Darauf kratzt Salomon sein letztes Geld zusammen, fährt ihr bis nach Ostende nach und steht plötzlich in ihrer Hotel-Suite: „Sie schickte sofort ihre Entourage weg, und wir haben am ersten Nachmittag sehr viel nachgeholt. So viel, dass sie am Abend dann nicht sehr gut gesungen hat.“

Hochaktiv geblieben

Der Titel einer ihrer besten Platten, „How Long Has This Been Goin' On“ von 1978, passt auch auf Hans Salomon, dessen 80. Geburtstag mit einem Konzert am 10. 9. im Porgy & Bess und einer Gala am 30. 9. im Ronacher gefeiert wird.

Salo“ hat den Ruf Österreichs als „Jazznation“ mitbegründet. Nicht viele Musiker aus Good Old Europe standen mit Louis Armstrong auf der Bühne – wie Salomon: Am 7. Juli 1958 spielte er gemeinsam mit Erich Kleinschuster in der Newport International Jazzband mit Satchmo „On The Sunny Side Of The Street“.

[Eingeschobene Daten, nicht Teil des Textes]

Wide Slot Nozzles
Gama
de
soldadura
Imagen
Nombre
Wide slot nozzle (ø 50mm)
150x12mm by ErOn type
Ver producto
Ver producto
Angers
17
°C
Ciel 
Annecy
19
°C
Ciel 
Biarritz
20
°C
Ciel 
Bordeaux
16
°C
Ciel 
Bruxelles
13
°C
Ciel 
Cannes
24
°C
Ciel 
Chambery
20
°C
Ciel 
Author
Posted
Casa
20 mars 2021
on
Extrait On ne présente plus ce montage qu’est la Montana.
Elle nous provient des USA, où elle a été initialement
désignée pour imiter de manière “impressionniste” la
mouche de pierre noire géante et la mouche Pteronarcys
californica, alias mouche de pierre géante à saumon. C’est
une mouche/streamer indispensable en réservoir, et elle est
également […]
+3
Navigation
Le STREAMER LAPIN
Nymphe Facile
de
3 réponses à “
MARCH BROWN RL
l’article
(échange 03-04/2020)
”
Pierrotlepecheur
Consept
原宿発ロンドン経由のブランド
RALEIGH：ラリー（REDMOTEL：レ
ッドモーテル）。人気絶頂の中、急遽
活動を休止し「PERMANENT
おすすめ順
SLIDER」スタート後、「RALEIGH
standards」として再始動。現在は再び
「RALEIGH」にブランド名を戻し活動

Salomon hat zwei große Leidenschaften im Leben: den Jazz und die Frauen. Davon erzählt auch die von Horst Hausleitner verfasste Biografie: „Jazz, Frauen und wieder Jazz“ (Seifert Verlag), die im September erscheint.

Swing bis Hip-Hop

„Er ist der letzte Grande dieser Ära“, sagt Jazz-Experte Klaus Schulz. Und er tritt immer noch lieber live auf, statt sich zu Hause beim Fernsehen zu langweilen, zum Beispiel im „Pappas“ am Naschmarkt. Oder mit seinem Sohn Roman in dessen Hip-Hop-Gruppe DeWieners.

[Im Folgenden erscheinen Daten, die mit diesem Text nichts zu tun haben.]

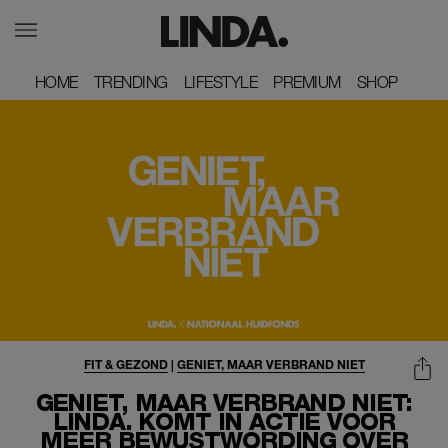
HOME
HOME
TRENDING
TRENDING
LIFESTYLE
LIFESTYLE
PREMIUM
PREMIUM
SHOP
SHOP
FIT & GEZOND
|
GENIET, MAAR VERBRAND NIET
GENIET, MAAR VERBRAND NIET:
LINDA. KOMT IN ACTIE VOOR
MEER BEWUSTWORDING OVER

Begonnen hat alles nach Kriegsende. „Da hörte ich zum ersten Mal Jazz und war ins Herz getroffen“, erinnert sich Salomon. „Bis dahin war das ja die Musik des Feindes.“

Er verkauft die Schmalzbrote, die ihm seine Mutter in die Schule mitgibt, um zunächst zu einer Klarinette kommen. „Ein Saxofon bekam ich erst durch eine italienische Freundin. Sie war 14 Jahre älter als ich, meine große Liebe in all den Jahren, allerdings verheiratet“, erzählt lächelnd Salomon, der große Erotomane, der selber fünf Mal verheiratet war.

Sein Instrument erlernt er bei Fatty George und Hans Koller und tritt schon bald in Wiens Szenelokalen der 40er- und 50er-Jahre auf, dem „Bebopera-House“ im „Bratwurstglöckerl“, dem „Strohkoffer“ im „Art Club“ u. a. Der Cool Jazz ist der Sound der Zeit. Und Salomons Spiel nach der Emanzipation vom Vorbild Lee Konitz geprägt von Eleganz und nobler Zurückhaltung.

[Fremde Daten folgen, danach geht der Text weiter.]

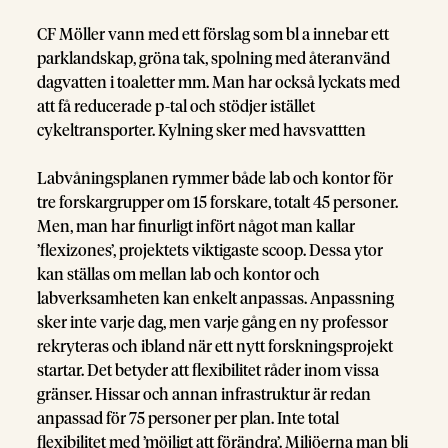
CF Möller vann med ett förslag som bl a innebar ett
parklandskap, gröna tak, spolning med återanvänd
dagvatten i toaletter mm. Man har också lyckats med
att få reducerade p-tal och stödjer istället
cykeltransporter. Kylning sker med havsvattten
Labvåningsplanen rymmer både lab och kontor för
tre forskargrupper om 15 forskare, totalt 45 personer.
Men, man har finurligt infört något man kallar
’flexizones’, projektets viktigaste scoop. Dessa ytor
kan ställas om mellan lab och kontor och
labverksamheten kan enkelt anpassas. Anpassning
sker inte varje dag, men varje gång en ny professor
rekryteras och ibland när ett nytt forskningsprojekt
startar. Det betyder att flexibilitet råder inom vissa
gränser. Hissar och annan infrastruktur är redan
anpassad för 75 personer per plan. Inte total
flexibilitet med ’möjligt att förändra’. Miljöerna man bli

1954 formiert sich das Quintett Austrian All Stars mit Joe Zawinul am Piano und Salomon am Altsax. Der musiziert auch schon mit Lional Hampton im Konzerthaus.1958 spielt er als Vertreter Österreichs in der Newport International Youth Band beim renommierten Jazz Festival in Newport und New York. „Direkt vor der Bühne saßen alle Stars: John Coltrane, Cannonball Adderley, Gerry Mulligan und Miles Davis. Die hörten sich an, wie die Europäer spielen“, erinnert sich Salomon. „Als ich nach vorne zum Mikrofon ging, hatte ich das Gefühl, ich gehe zum Schafott.“

Aber der Wiener überzeugt. Und es folgen Aufnahmen mit Louis Armstrong. Miles lobt „Salo“ im Interview als herausragenden Solisten: „Und später hat er mich in Fatty’s Saloon auf ein Glas Sekt eingeladen.“

Vom Selbstmord seiner zweiten Frau Heidi tief getroffen, fliegt Salomon später wieder über den Atlantik – auf Einladung der amerikanischen Soul-Sängerin Marlena Shaw: „Wir sind uns in Las Vegas dann auch nähergekommen.“ Er lernt u.a. Tony Bennett kennen. Aber für immer in Amerika bleiben will er doch nie: „Ich hatte nicht Zawinuls Muhammad-Ali-Mentalität und wollte mich auch nicht der Mafia in Las Vegas ausliefern.“

Königliche Jam-Session

Also spielt Salomon mit der Johannes Fehring Big-Band Konzerte mit Ella Fitzgerald, Lionel Hampton u. a. Auch mit Thailands König Bhumibol Adulyadej, dem Salomon sein Altsax leiht: „Danach waren wir zum Abendessen eingeladen am Tisch des Königs mit seiner Frau Sirikit, und unser Bassist Rudi Hansen sagte beim Abschied: ,Royal Highness, wenn Sie wieder einmal in Wien sind, let us know!‘“

Als Rolf Kutschera 1965 ein Orchester für das Theater an der Wien sucht, um Musicals zu spielen, wird das Orchester Johannes Fehring engagiert – und Salomon ist von Anfang an dabei. Ebenso wie kurz danach beim Erich Kleinschuster Sextett und später bei der ORF-Bigband.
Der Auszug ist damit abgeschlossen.